This blog will keep you updated on the activities of sculptor Tuck Langland – his sculptures, lectures, talks, and writings.  It will also include his thoughts about art and sculpture as often as he manages to write them down.

After fifty years as a professional sculptor, educator and writer, look here to see what Tuck Langland is doing, learn why he does it, and discover what creative activities consume and inspire a mature artist in his senior years.

5 Responses to About

  1. Bill Brown says:

    How might a budding portrait sculptor find your summer workshop times and places?

  2. tuckandjan says:

    Bill, thank you for inquiring about Tuck’s workshops. Are you a student at IU Bloomington? And are you aware that Tuck created the Herman B Wells sculpture on campus? You may also know of him from his two textbooks, From Clay to Bronze and Practical Sculpture. Both are now out of print, so we need to have them reprinted privately. That project is still on my to-do list.

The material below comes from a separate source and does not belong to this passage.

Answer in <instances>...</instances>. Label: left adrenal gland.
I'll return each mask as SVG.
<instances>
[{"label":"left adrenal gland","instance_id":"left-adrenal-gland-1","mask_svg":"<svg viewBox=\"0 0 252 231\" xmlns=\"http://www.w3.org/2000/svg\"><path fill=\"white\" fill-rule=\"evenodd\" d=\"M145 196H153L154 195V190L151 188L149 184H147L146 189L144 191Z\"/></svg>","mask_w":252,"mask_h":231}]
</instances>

    Tuck is retired from teaching at IU South Bend, so now he only teaches occasional workshops, usually at Fire Arts, a not-for-profit community studio in downtown South Bend. See http://www.fireartsinc.com. Please visit their website and sign up to receive their monthly notices, which will include all the classes they are offering, including Tuck’s. He will not be teaching again until fall. This summer he has commissions to finish and a trip to take.

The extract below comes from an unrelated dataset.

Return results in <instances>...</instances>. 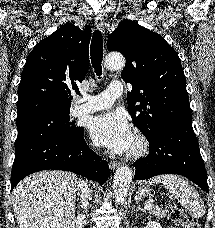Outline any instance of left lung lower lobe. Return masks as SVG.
I'll use <instances>...</instances> for the list:
<instances>
[{"label": "left lung lower lobe", "mask_w": 215, "mask_h": 228, "mask_svg": "<svg viewBox=\"0 0 215 228\" xmlns=\"http://www.w3.org/2000/svg\"><path fill=\"white\" fill-rule=\"evenodd\" d=\"M148 141V156L134 163L136 180L149 179L160 174H178L209 193L205 164L192 121L164 125Z\"/></svg>", "instance_id": "left-lung-lower-lobe-1"}]
</instances>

    Good luck with your portrait career, and keep in touch.

  3. Brad says:

    Just read about the “typo” on your Ernie Pyle sculpture. I’ve read a great many of Ernie’s articles, and I’m a big fan. I really think he would have gotten great enjoyment out of the situation! And I love the sculpture. Amazing and beautiful work!

  4. msc says:

    I drove by the MLK-Hesburgh sculpture this morning and wondered if you might add the figure of a young black woman joining hands on the other side of Fr. Hesburgh. It would be timely in this year of BLM, and a threesome is more balanced than two, to my eye. And historic: though there are no women shown in that iconic photo, I know they were present and a key to integration.

    • tuckandjan says:

      What an interesting idea. I support BLM, and I also support the idea of depicting more women in public sculptures, as is happening in New York City and elsewhere across the USA. The MLK-Hesburgh sculpture no longer belongs to me, however, so I cannot change it. I own the copyright, so no one else can change it either. That sculpture belongs to the City of South Bend, who commissioned it and installed it. The way to add women to our local story is to create a separate sculpture, which might be allowed in that space or could add focus to a different public area. If someone is willing to fund such a sculpture, I am always willing to use my skills to make it happen. It’s something I believe in.